El problema de fondo está en que al menos Q48 mil millones —una cuarta parte— de ese presupuesto vigente para un solo año se pretende financiar con créditos y bonos que tardarán décadas en ser pagados. ¿Cuánto realmente se convertirá en obras duraderas, servicios eficientes y resultados estratégicos que potencien la competitividad y el desarrollo humano integral? Basta ver cómo del bolsón de Q15 mil millones destinados a los 'Consejos Departamentales de Desarrollo' para el 2026 solo se había ejecutado 15% hasta julio, pese a grandes necesidades de infraestructura vial, social, de salud, agropecuaria y productiva.
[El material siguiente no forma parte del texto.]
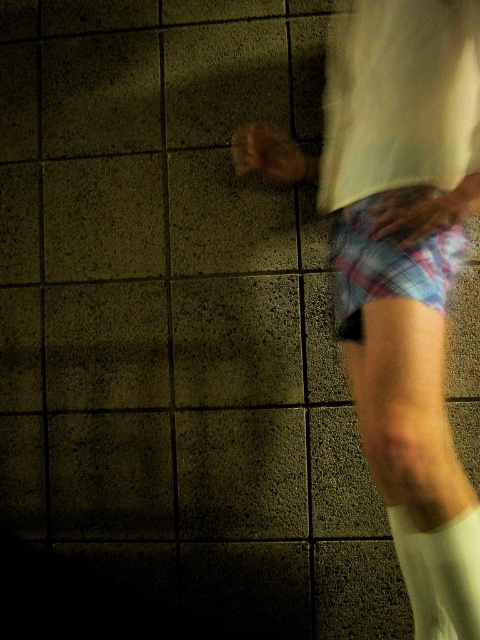 From the picture: Is plaid shorts at right in front of plaid fabric shorts at lower right?

Yes, it is.

Is plaid shorts at right wider than plaid fabric shorts at lower right?

Yes, plaid shorts at right is wider than plaid fabric shorts at lower right.

The height and width of the screenshot is (640, 480). What are the coordinates of `plaid shorts at right` in the screenshot? It's located at (400, 266).

Who is more distant from viewer, (x=380, y=260) or (x=429, y=579)?

The point (x=429, y=579) is behind.

What do you see at coordinates (388, 259) in the screenshot?
I see `plaid fabric shorts at lower right` at bounding box center [388, 259].

I want to click on plaid fabric shorts at lower right, so click(x=388, y=259).

This screenshot has height=640, width=480. What are the coordinates of `plaid fabric shorts at lower right` in the screenshot? It's located at (388, 259).

Does point (412, 102) come in front of point (467, 518)?

No, (412, 102) is behind (467, 518).

Does white fabric shirt at upper right come behind white soft sock at lower right?

That is False.

Between point (405, 124) and point (408, 588), which one is positioned behind?

Point (408, 588)

At what (x,y) coordinates should I click in order to perform the action: click on white fabric shirt at upper right. Please return your answer as a coordinate pair (x, y). Image resolution: width=480 pixels, height=640 pixels. Looking at the image, I should click on (399, 97). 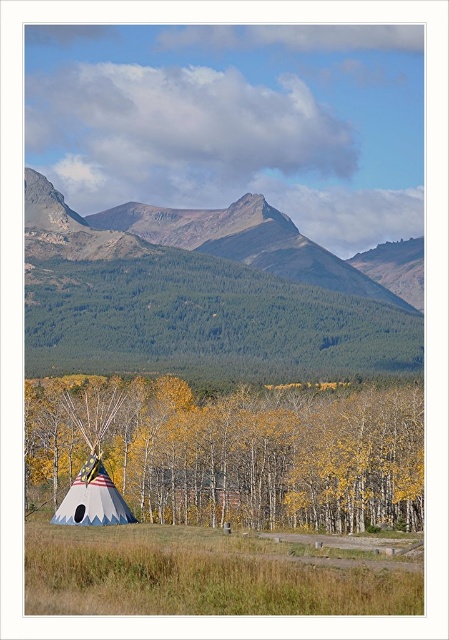 You are an explorer trying to determine the relative heights of the green forested mountain at upper center and the american flag fabric teepee at lower left. Based on the scene, which object is taller?

The green forested mountain at upper center is taller than the american flag fabric teepee at lower left according to the description.

You are planning to set up a tent in the area near the white fabric teepee at lower left and the american flag fabric teepee at lower left. Based on their sizes, which teepee would require more space to accommodate its width?

The white fabric teepee at lower left has a larger width than the american flag fabric teepee at lower left, so it would require more space to accommodate its width. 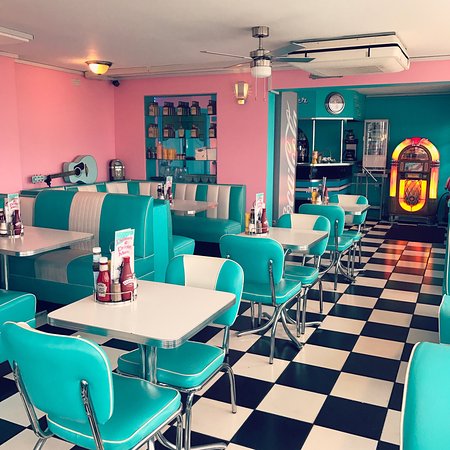 Where is `jukebox`? jukebox is located at coordinates click(x=421, y=180).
En otras palabras, no es que se satanice la deuda, es necesario tener capacidad financiera para impulsar proyectos prioritarios; pero la capacidad de gestión institucional se ha visto limitada por excusas, dilaciones, incapacidades y hasta intromisiones judiciales en asuntos administrativos.
Hay otro dato que debería motivar discusión mucho más seria y técnica: el monto autorizado para colocar bonos del tesoro pasó de Q12 mil 775 millones en el 2023 a Q25 mil 104 millones en el 2025 y podría ser hasta de Q42 mil 852 millones para el 2027. No faltan farisaicos diputados disfrazados de 'técnicos' que primero ponen el grito en el cielo, pero cuando ya cae la cuota a beneficio de su partido, dejan la pose y se pliegan a echarle más carga a los tributantes actuales y futuros. Y ya que mencionamos deudas arrastradas, es válido mencionar cómo desde el 2024 el mercantilismo diputadil expone su lado más inescrupuloso y convenenciero, al forzar el traslado de fondos sin ejecutar en los Codedes hacia el siguiente año, sumando un monto adicional que no solo es inconstitucional, sino opaco. Si existen miles de millones que todavía no se han podido ejecutar, ¿para qué asignar más?
La respuesta correcta debería ser el cierre del grifo de los incentivos perversos; la respuesta de los congresistas ha sido, invariablemente, seguir amasando los bolsones percudidos para financiar obra electorera y beneficiar a contratistas allegados, que a veces son solo prestanombres de los mismos diputados. Y justo allí entra el nefasto efecto de los bloqueos a la fiscalización de impuestos por el Ministerio de Finanzas a la base de datos de Guatecompras. Porque no basta con saber cuánto se asignará, el ciudadano tiene derecho a conocer cuánto y cómo se usan los recursos, a quién se le otorgan los contratos y cuáles son sus nexos. Entonces, si el ministro de Finanzas, Jonathan Menkos, tuviera una pizca del espíritu de supuesto fiscalizador que exhibía hace años como analista, junto con el anuncio del proyecto presupuestario debió anunciar el cese del bloqueo impuesto a la única ventana de información pública a los gastos de ejecución.